→ Task goal
Pictures aside, can you reproduce the records word for word?

→ Material provided
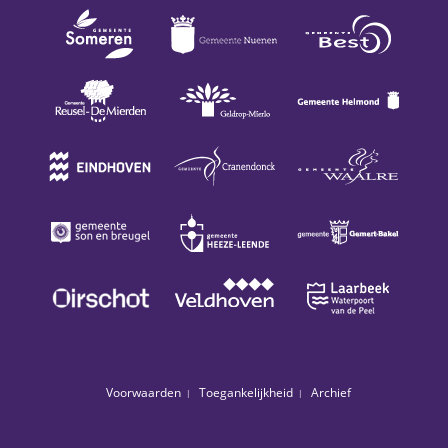
Voorwaarden
Toegankelijkheid
Archief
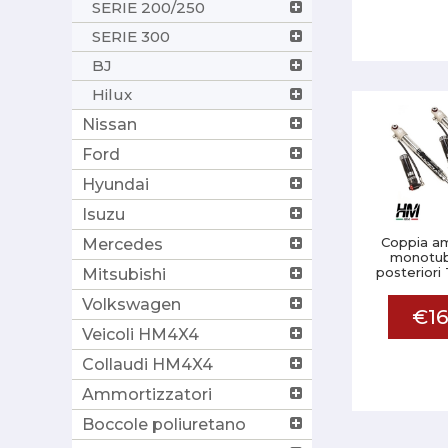
SERIE 200/250
SERIE 300
BJ
Hilux
Nissan
Ford
Hyundai
Isuzu
Coppia am
Mercedes
monotubo
posteriori
Mitsubishi
Volkswagen
€16
Veicoli HM4X4
Collaudi HM4X4
Ammortizzatori
Boccole poliuretano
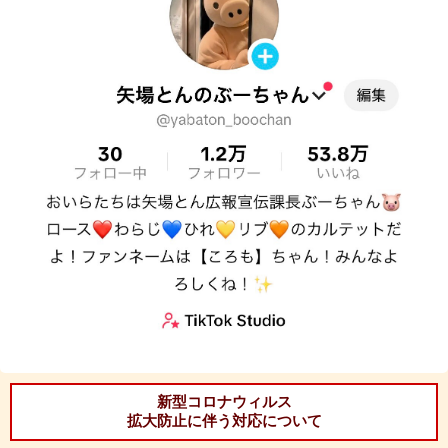
新型コロナウィルス
拡大防止に伴う対応について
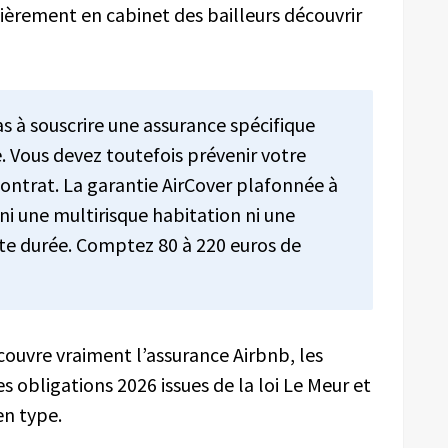
ièrement en cabinet des bailleurs découvrir
as à souscrire une assurance spécifique
 Vous devez toutefois prévenir votre
contrat. La garantie AirCover plafonnée à
ni une multirisque habitation ni une
urte durée. Comptez 80 à 220 euros de
couvre vraiment l’assurance Airbnb, les
es obligations 2026 issues de la loi Le Meur et
en type.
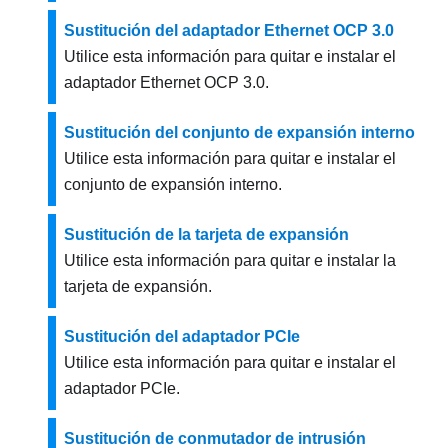
Sustitución del adaptador Ethernet OCP 3.0
Utilice esta información para quitar e instalar el
adaptador Ethernet OCP 3.0.
Sustitución del conjunto de expansión interno
Utilice esta información para quitar e instalar el
conjunto de expansión interno.
Sustitución de la tarjeta de expansión
Utilice esta información para quitar e instalar la
tarjeta de expansión.
Sustitución del adaptador PCIe
Utilice esta información para quitar e instalar el
adaptador PCIe.
Sustitución de conmutador de intrusión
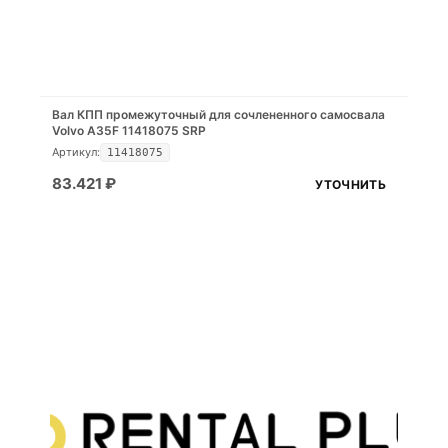
Вал КПП промежуточный для сочлененного самосвала
Volvo A35F 11418075 SRP
Артикул:
11418075
83.421
₽
УТОЧНИТЬ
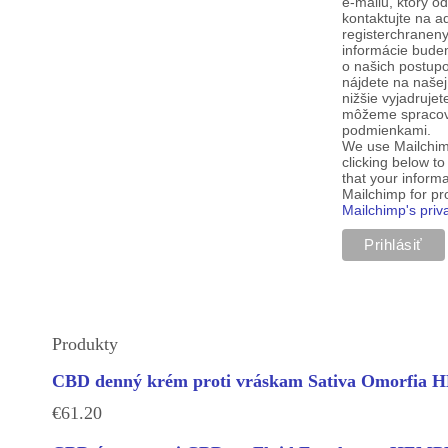
e-mailu, ktorý o
kontaktujte na a
registerchranen
informácie budem
o našich postup
nájdete na našej
nižšie vyjadruje
môžeme spracova
podmienkami.
We use Mailchim
clicking below t
that your informa
Mailchimp for p
Mailchimp's priv
Produkty
CBD denný krém proti vráskam Sativa Omorfi
€
61.20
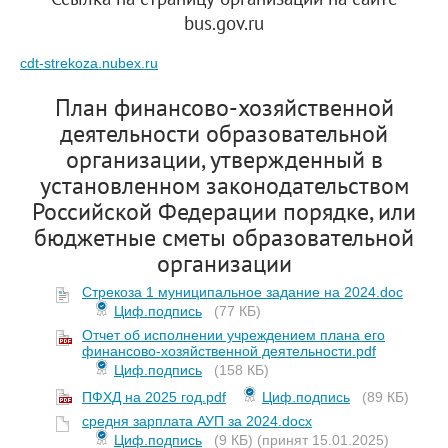
bus.gov.ru
cdt-strekoza.nubex.ru
План финансово-хозяйственной
деятельности образовательной
организации, утвержденный в
установленном законодательством
Российской Федерации порядке, или
бюджетные сметы образовательной
организации
Стрекоза 1 муниципальное задание на 2024.doc
Циф.подпись
(77 КБ)
Отчет об исполнении учреждением плана его
финансово-хозяйственной деятельности.pdf
Циф.подпись
(158 КБ)
ПФХД на 2025 год.pdf
Циф.подпись
(89 КБ)
средня зарплата АУП за 2024.docx
Циф.подпись
(9 КБ)
(принят 15.01.2025)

→ Finished task
Voorwaarden
Toegankelijkheid
Archief
SERIE 200/250
SERIE 300
BJ
Hilux
Nissan
Ford
Hyundai
Isuzu
Coppia am
Mercedes
monotubo
posteriori
Mitsubishi
Volkswagen
€16
Veicoli HM4X4
Collaudi HM4X4
Ammortizzatori
Boccole poliuretano
新型コロナウィルス
拡大防止に伴う対応について
ièrement en cabinet des bailleurs découvrir
as à souscrire une assurance spécifique
 Vous devez toutefois prévenir votre
contrat. La garantie AirCover plafonnée à
ni une multirisque habitation ni une
urte durée. Comptez 80 à 220 euros de
couvre vraiment l’assurance Airbnb, les
es obligations 2026 issues de la loi Le Meur et
en type.
Sustitución del adaptador Ethernet OCP 3.0
Utilice esta información para quitar e instalar el
adaptador Ethernet OCP 3.0.
Sustitución del conjunto de expansión interno
Utilice esta información para quitar e instalar el
conjunto de expansión interno.
Sustitución de la tarjeta de expansión
Utilice esta información para quitar e instalar la
tarjeta de expansión.
Sustitución del adaptador PCIe
Utilice esta información para quitar e instalar el
adaptador PCIe.
Sustitución de conmutador de intrusión
Вал КПП промежуточный для сочлененного самосвала
Volvo A35F 11418075 SRP
Артикул:
11418075
83.421
₽
УТОЧНИТЬ
e-mailu, ktorý o
kontaktujte na a
registerchranen
informácie budem
o našich postup
nájdete na našej
nižšie vyjadruje
môžeme spracova
podmienkami.
We use Mailchim
clicking below t
that your informa
Mailchimp for p
Mailchimp's priv
Produkty
CBD denný krém proti vráskam Sativa Omorfi
€
61.20
bus.gov.ru
cdt-strekoza.nubex.ru
План финансово-хозяйственной
деятельности образовательной
организации, утвержденный в
установленном законодательством
Российской Федерации порядке, или
бюджетные сметы образовательной
организации
Стрекоза 1 муниципальное задание на 2024.doc
Циф.подпись
(77 КБ)
Отчет об исполнении учреждением плана его
финансово-хозяйственной деятельности.pdf
Циф.подпись
(158 КБ)
ПФХД на 2025 год.pdf
Циф.подпись
(89 КБ)
средня зарплата АУП за 2024.docx
Циф.подпись
(9 КБ)
(принят 15.01.2025)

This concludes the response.